- [Provided entries]

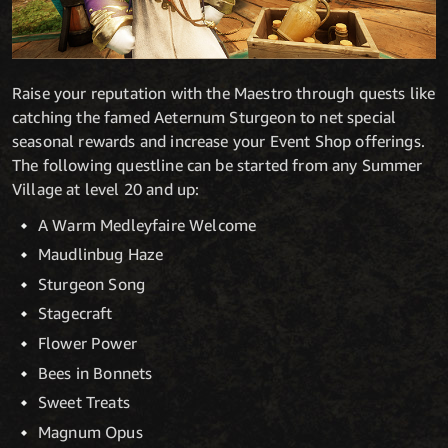
Raise your reputation with the Maestro through quests like
catching the famed Aeternum Sturgeon to net special
seasonal rewards and increase your Event Shop offerings.
The following questline can be started from any Summer
Village at level 20 and up:
A Warm Medleyfaire Welcome
Maudlinbug Haze
Sturgeon Song
Stagecraft
Flower Power
Bees in Bonnets
Sweet Treats
Magnum Opus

- [Problem to solve]
Pictures aside, reproduce all of the data exactly.

- [Output of the exercise]
Raise your reputation with the Maestro through quests like
catching the famed Aeternum Sturgeon to net special
seasonal rewards and increase your Event Shop offerings.
The following questline can be started from any Summer
Village at level 20 and up:
A Warm Medleyfaire Welcome
Maudlinbug Haze
Sturgeon Song
Stagecraft
Flower Power
Bees in Bonnets
Sweet Treats
Magnum Opus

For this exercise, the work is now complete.